13 Fair Empl.Prac.Cas. 441,
10 Empl. Prac. Dec. P 10,407
Emmet WINDSOR, Appellant,
v.
BETHESDA GENERAL HOSPITAL and Servicemaster Hospital
Corporation, Appellees.

No. 74-1980.

United States Court of Appeals,
Eighth Circuit.

Submitted May 13, 1975.
Decided Sept. 30, 1975.

David A. Lang, St. Louis, Mo., for appellant.

Stanley H. Chorlins, Clayton, Mo., for appellee, Bethesda General Hospital.

Gerald D. Skoning, Chicago, Ill., for appellee, Servicemaster Hospital Corp.

Before LAY, ROSS and WEBSTER, Circuit Judges.

WEBSTER, Circuit Judge.

1

Emmet Windsor filed a complaint in the United States District Court for the Eastern District of Missouri alleging that the defendants, Bethesda General Hospital (Bethesda) and Servicemaster Hospital Corporation (Servicemaster), by whom he had been employed and supervised, respectively, had discriminated against him on account of his race and color, in violation of his rights under Title VII of the Civil Rights Act of 1964, 42 U.S.C. § 2000e Et seq., and 42 U.S.C. § 1981. The District Court granted defendants' motion to dismiss, holding that (1) the Title VII claim was concededly time barred1 and (2) no claim had been alleged under 42 U.S.C. § 1981.2 Because we conclude that a claim was alleged under 42 U.S.C. § 1981, we reverse and remand.

2

Taking plaintiff's well-pleaded facts as true, the following facts emerge as the basis of Windsor's § 1981 claim:

3

Windsor began working in the housekeeping department of Bethesda in 1970. His work was supervised by Servicemaster pursuant to a contract for janitorial and maintenance services existing between Servicemaster and Bethesda.

4

After a year's satisfactory service, Windsor was asked to take on a second job at another hospital, also under the supervision of Servicemaster.

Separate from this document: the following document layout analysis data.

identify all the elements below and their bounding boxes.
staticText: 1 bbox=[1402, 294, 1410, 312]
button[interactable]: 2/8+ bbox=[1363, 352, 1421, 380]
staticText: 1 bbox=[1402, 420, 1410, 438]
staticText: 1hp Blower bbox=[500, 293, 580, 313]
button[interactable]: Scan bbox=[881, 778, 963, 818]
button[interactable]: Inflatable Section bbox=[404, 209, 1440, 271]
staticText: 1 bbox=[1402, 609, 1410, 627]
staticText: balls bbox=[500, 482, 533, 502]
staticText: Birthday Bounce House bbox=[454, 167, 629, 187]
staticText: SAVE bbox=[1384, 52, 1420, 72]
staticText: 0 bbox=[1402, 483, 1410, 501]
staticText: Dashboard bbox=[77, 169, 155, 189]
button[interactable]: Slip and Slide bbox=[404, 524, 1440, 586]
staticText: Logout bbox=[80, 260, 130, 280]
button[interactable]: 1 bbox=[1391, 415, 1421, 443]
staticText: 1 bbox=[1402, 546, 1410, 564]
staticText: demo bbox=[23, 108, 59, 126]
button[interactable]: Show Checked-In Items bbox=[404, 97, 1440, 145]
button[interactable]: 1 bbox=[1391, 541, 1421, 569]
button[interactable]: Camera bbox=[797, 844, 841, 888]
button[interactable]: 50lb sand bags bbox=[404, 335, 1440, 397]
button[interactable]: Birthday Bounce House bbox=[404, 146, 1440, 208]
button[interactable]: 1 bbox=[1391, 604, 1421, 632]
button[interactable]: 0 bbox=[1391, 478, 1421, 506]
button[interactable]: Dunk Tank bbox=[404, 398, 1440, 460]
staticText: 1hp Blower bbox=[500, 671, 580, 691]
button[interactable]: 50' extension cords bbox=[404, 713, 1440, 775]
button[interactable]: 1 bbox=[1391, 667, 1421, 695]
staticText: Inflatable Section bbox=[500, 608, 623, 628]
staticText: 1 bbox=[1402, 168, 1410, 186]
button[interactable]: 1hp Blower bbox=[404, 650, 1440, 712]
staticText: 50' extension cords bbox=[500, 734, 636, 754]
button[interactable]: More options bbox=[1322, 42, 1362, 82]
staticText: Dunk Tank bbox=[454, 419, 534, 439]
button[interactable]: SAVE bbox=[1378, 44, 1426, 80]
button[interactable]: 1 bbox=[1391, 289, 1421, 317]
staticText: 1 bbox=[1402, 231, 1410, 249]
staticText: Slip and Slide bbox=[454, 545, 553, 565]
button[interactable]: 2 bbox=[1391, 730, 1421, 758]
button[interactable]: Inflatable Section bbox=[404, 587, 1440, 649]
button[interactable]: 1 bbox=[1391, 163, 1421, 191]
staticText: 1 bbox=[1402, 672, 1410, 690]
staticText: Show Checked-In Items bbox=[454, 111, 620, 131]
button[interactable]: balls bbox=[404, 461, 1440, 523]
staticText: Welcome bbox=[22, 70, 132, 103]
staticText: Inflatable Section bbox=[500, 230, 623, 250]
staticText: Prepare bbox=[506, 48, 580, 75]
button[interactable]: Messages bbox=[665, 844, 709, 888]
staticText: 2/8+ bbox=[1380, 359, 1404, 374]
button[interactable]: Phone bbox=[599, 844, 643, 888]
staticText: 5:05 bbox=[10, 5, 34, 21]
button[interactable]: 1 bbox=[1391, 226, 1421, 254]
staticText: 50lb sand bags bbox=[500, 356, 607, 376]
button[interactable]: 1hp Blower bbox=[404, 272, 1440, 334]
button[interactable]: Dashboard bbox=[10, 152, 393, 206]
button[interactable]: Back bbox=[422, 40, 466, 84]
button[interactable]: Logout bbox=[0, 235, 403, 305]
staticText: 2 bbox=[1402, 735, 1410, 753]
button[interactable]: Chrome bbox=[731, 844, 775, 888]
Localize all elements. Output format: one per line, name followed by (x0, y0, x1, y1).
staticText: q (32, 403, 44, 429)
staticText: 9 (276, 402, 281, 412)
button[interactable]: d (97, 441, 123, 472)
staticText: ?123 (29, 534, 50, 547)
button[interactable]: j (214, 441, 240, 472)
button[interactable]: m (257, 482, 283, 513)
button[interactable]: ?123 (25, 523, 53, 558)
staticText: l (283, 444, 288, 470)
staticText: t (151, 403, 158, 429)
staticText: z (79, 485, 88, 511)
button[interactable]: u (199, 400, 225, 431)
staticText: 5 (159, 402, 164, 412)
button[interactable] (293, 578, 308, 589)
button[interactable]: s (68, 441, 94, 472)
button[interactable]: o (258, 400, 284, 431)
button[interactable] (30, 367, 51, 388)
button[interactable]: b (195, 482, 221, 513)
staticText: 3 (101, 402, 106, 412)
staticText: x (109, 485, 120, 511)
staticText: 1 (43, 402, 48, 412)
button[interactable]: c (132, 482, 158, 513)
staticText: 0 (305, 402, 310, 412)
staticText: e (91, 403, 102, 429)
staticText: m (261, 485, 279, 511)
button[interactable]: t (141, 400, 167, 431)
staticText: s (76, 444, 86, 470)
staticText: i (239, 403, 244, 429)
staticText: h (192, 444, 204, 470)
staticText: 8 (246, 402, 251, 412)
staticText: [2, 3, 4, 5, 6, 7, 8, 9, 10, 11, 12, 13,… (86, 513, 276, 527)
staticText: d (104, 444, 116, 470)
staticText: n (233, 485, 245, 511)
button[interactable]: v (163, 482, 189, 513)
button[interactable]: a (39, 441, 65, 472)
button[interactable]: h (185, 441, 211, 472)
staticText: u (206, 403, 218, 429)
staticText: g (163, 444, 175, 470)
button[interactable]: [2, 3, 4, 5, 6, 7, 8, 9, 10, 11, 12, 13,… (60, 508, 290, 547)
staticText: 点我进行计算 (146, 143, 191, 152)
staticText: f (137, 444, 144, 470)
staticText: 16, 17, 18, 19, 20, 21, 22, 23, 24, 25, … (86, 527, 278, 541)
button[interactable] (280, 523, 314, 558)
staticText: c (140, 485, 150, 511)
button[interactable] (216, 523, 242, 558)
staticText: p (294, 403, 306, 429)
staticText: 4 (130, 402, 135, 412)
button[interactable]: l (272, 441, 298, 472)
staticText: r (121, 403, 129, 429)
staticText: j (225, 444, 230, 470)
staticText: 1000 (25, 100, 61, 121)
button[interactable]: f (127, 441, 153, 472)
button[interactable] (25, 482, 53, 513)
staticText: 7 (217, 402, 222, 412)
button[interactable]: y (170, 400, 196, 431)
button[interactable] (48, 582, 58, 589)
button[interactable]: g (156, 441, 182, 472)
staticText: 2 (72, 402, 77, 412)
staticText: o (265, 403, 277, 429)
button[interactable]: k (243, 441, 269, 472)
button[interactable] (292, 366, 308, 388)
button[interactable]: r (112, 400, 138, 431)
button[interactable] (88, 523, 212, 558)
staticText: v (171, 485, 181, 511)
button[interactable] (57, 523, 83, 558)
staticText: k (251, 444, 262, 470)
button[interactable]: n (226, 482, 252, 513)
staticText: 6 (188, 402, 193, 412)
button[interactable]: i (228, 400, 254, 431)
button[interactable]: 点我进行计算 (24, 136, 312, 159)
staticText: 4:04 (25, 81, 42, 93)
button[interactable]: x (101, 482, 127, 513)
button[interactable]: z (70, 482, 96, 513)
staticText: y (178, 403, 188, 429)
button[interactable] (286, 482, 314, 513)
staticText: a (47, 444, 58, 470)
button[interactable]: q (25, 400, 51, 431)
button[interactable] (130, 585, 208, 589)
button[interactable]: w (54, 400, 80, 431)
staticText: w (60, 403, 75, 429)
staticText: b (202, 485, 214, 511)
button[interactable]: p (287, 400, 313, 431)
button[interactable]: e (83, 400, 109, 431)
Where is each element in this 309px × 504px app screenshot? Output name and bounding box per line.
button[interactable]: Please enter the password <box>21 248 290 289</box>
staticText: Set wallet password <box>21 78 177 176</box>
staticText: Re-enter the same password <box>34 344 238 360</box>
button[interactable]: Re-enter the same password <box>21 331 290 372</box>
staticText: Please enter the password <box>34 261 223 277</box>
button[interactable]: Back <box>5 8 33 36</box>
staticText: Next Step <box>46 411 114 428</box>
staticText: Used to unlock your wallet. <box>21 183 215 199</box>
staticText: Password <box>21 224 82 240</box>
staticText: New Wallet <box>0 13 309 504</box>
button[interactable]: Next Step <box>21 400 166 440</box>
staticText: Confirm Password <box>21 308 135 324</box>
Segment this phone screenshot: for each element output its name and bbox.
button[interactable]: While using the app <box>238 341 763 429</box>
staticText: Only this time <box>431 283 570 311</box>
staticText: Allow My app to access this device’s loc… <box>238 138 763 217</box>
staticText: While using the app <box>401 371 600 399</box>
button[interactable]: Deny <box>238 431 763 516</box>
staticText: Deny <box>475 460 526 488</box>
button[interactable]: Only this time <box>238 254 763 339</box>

He did so, but was terminated from the second job after working for about one month. Windsor then filed a complaint with the Missouri Commission on Human Rights asserting that his discharge was on account of his race.

5

Thereafter, Windsor began to have difficulties with his supervisors at Bethesda, one of whom had overseen his work at the other hospital. He received verbal and written reprimands for poor quality work and for excess absenteeism, and was ultimately dismissed from his job for these reasons. Windsor was denied eligibility for unemployment compensation by Bethesda for several months following his discharge.

6

Shortly before he was terminated at Bethesda, Windsor, believing that the problems he was having with his supervisors were the result of unlawful racial discrimination, filed a second complaint with the Missouri Commission on Human Rights. This charge was forwarded to the Equal Employment Opportunity Commission, which found probable cause to believe that unlawful discrimination had occurred, but was unable to effect an acceptable conciliation agreement. Following receipt of a "right to sue" letter, Windsor filed this action in the District Court. See 42 U.S.C. § 2000e-5(f).

7

In a civil rights action, pleadings are to be liberally construed. Cody v. Union Electric, 518 F.2d 978, 979 (8th Cir. 1975); Cruz v. Cardwell, 486 F.2d 550, 551-52 (8th Cir. 1973); Escalera v. New York City Housing Authority, 425 F.2d 853, 857 (2d Cir.), Cert. denied, 400 U.S. 853, 91 S.Ct. 54, 27 L.Ed.2d 91 (1970); Holmes v. New York City Housing Authority, 398 F.2d 262, 265 (2d Cir. 1968); Barnes v. Merritt, 376 F.2d 8, 11 (5th Cir. 1967). Only where the plaintiff could prove no state of facts which could entitle him to relief is a district court warranted in granting a motion to dismiss. Conley v. Gibson, 355 U.S. 41, 45-46, 78 S.Ct. 99, 2 L.Ed.2d 80 (1957); Lewis v. Chrysler Motors Corp., 456 F.2d 605, 607 (8th Cir. 1972); Springfield Television, Inc. v. City of Springfield, 428 F.2d 1375, 1381 (8th Cir. 1970); Great Atlantic & Pacific Tea Co. v. Amalgamated Meatcutters and Butcher Workmen, Local No. 88, 410 F.2d 650, 652 (8th Cir. 1969).

8

In the case before us, plaintiff has set forth a valid cause of action under 42 U.S.C. § 1981,3 which we have held applicable to private actions for employment discrimination based upon race. Brady v. Bristol-Meyers, Inc., 459 F.2d 621, 622-23 (8th Cir. 1972); See Carter v. Gallagher, 452 F.2d 315, 325-26, 327-28 (8th Cir.), Cert. denied, 406 U.S. 950, 92 S.Ct. 2045, 32 L.Ed.2d 338 (1972). In paragraphs 6 and 7 of his complaint, Windsor alleges (1) that defendants have enforced work rules and regulations unequally among black and white employees, (2) that he was discharged, in part, for being absent from work while white employees with similar or identical attendance records received only written warnings or a "second chance", and (3) that Bethesda refused to qualify him for eligibility for unemployment insurance, while white dischargees in similar situations were qualified for such benefits. Buttressed by factual allegations elsewhere in the complaint, each of these allegations is sufficient to withstand a motion to dismiss. Compare Forester v. California Adult Authority, 510 F.2d 58, 61 (8th Cir. 1975); Ellingburg v. King, 490 F.2d 1270, 1271 (8th Cir. 1974).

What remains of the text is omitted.